あいつらに様付けしているのは魔法陣で強要されているからなのか、間違えないように言い方を統一しているからなのか。少し疑問には思ったけど、聞く必要はないか。


俺は会話しつつも体の状態を確認していた。魔毒の影響はもう残っていない。骨折も既に治っている。

俺は上体を起こして体を動かした。問題なく動かせられる。むしろ、魔毒を食らった時よりも動きやすくなっている気がするけど。



「お、お主、腰の骨が折れていたはずだが?」

「気のせい」



投げられた質問を適当に返す。答える気が無いことが伝わったようで、それ以上質問を重ねられることは無かった。

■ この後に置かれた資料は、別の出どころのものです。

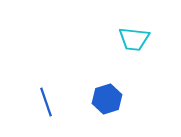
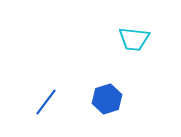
blue line: rotated 56 degrees clockwise
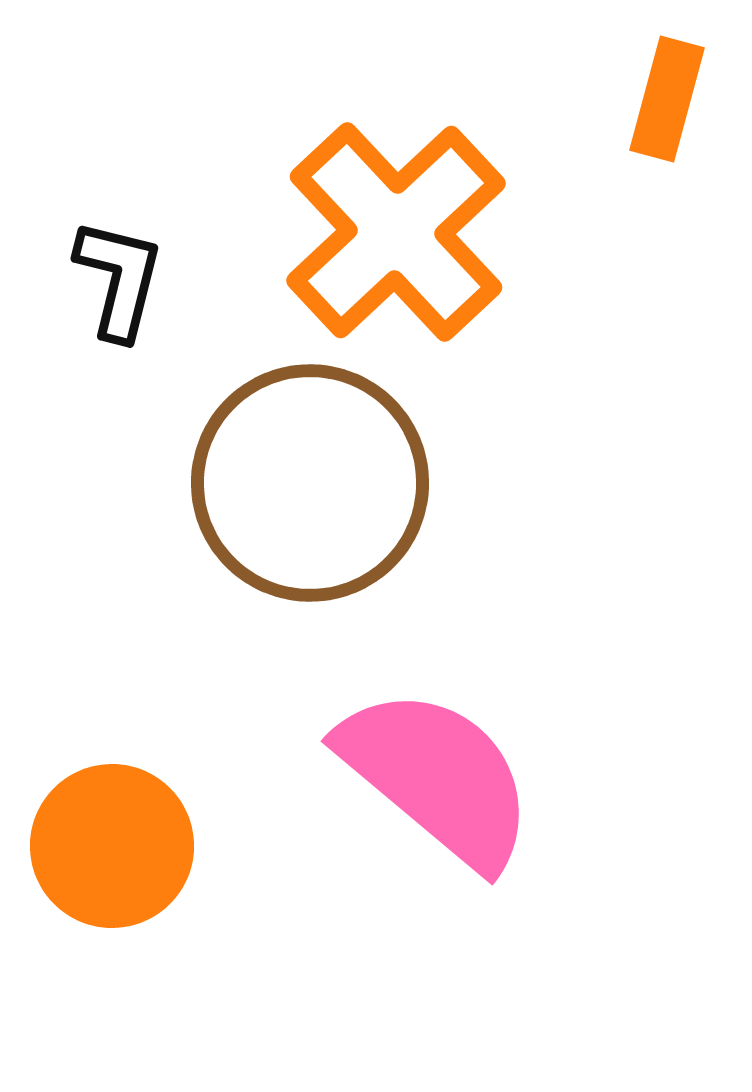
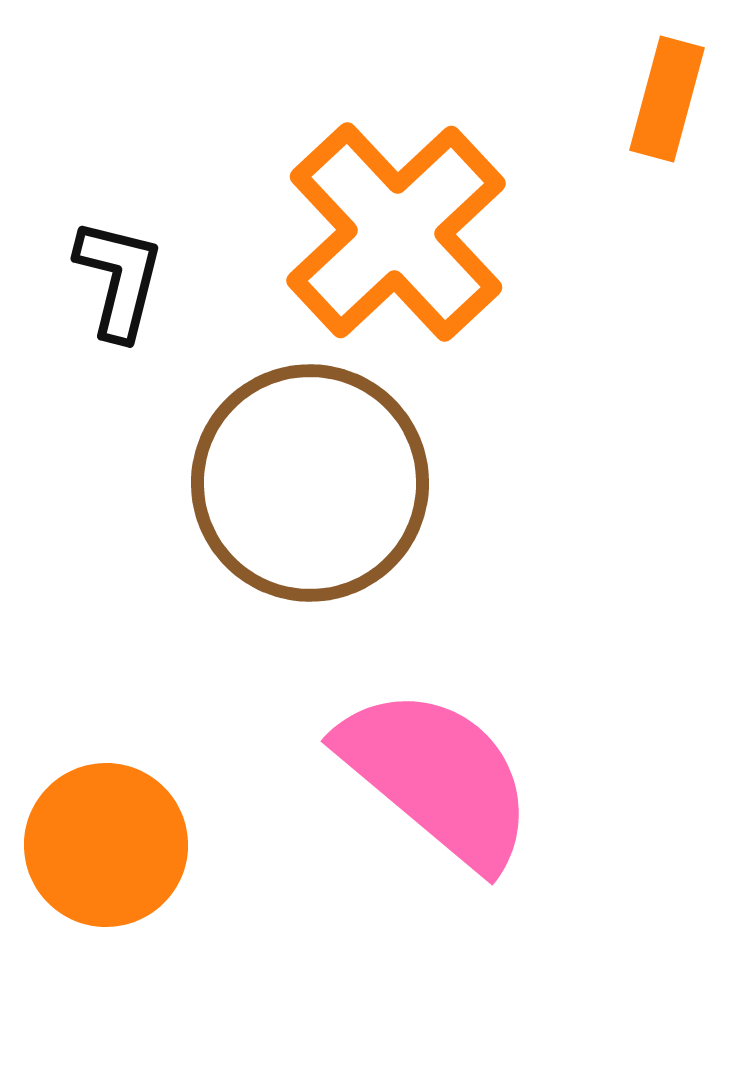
orange circle: moved 6 px left, 1 px up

もうここに用はない。留まっていればビーウェが来てしまうだろうし、早めに姿を隠した方がいいだろうね。



「じゃあ、俺は行くよ」

「……お主、奴隷紋は刻まれていないのか?」



話の流れとは関係のない質問をされたことに疑問を抱いた。黒衣を身に纏っているから奴隷紋の有無は分からないはずなんだけど。

もし意識が無い時に確認していたのだとしたら、このタイミングで聞いてはこないと思う。おそらく、奴隷紋には無断行動を禁止する制約が組み込まれているのだろう。だから俺が勝手に動こうとしているのを訝しく感じたのかな。



「うん。だから、その前に逃げる」



そう言って部屋の外に出ようとする。だが、それに合わせてドルフも立ち上がり、俺の前を塞いだ。



「……俺を見張るよう、命令されている?」

「いや……」



奴隷紋によって命令されているのかと思ったのだが、それは勘違いだった。

ドルフが重たい口を開こうとして、何となく何を言われるのか予想がついてしまった。



「お主、いや、メアよ。……儂を、殺してはくれぬか?」

「お断りします」



俺はドルフの懇願を即座に切り捨てた。